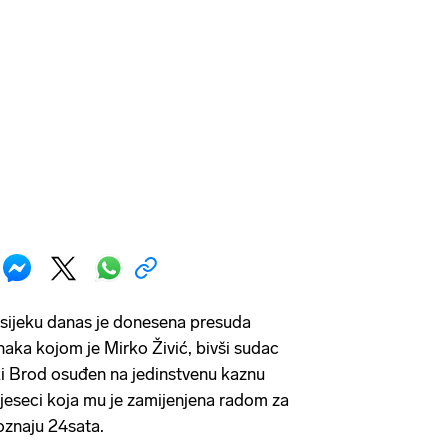
sijeku danas je donesena presuda
aka kojom je Mirko Živić, bivši sudac
 Brod osuđen na jedinstvenu kaznu
mjeseci koja mu je zamijenjena radom za
oznaju 24sata.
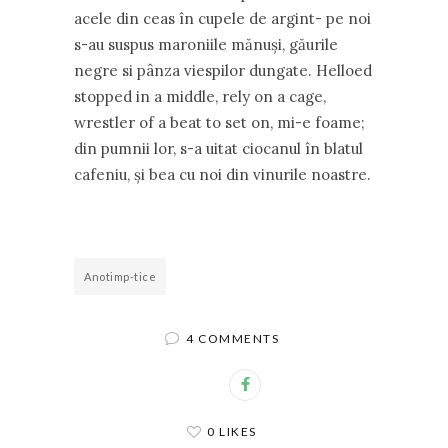
acele din ceas în cupele de argint- pe noi
s-au suspus maroniile mănuşi, găurile
negre si pânza viespilor dungate. Helloed
stopped in a middle, rely on a cage,
wrestler of a beat to set on, mi-e foame;
din pumnii lor, s-a uitat ciocanul în blatul
cafeniu, şi bea cu noi din vinurile noastre.
Anotimp-tice
4 COMMENTS
0 LIKES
# # # # # # #
TASK OBJECTIVE:
Copy the data precisely. Skip every picture.

ANSWER FOR THE TASK:
sijeku danas je donesena presuda
aka kojom je Mirko Živić, bivši sudac
 Brod osuđen na jedinstvenu kaznu
mjeseci koja mu je zamijenjena radom za
oznaju 24sata.
acele din ceas în cupele de argint- pe noi
s-au suspus maroniile mănuşi, găurile
negre si pânza viespilor dungate. Helloed
stopped in a middle, rely on a cage,
wrestler of a beat to set on, mi-e foame;
din pumnii lor, s-a uitat ciocanul în blatul
cafeniu, şi bea cu noi din vinurile noastre.
Anotimp-tice
4 COMMENTS
0 LIKES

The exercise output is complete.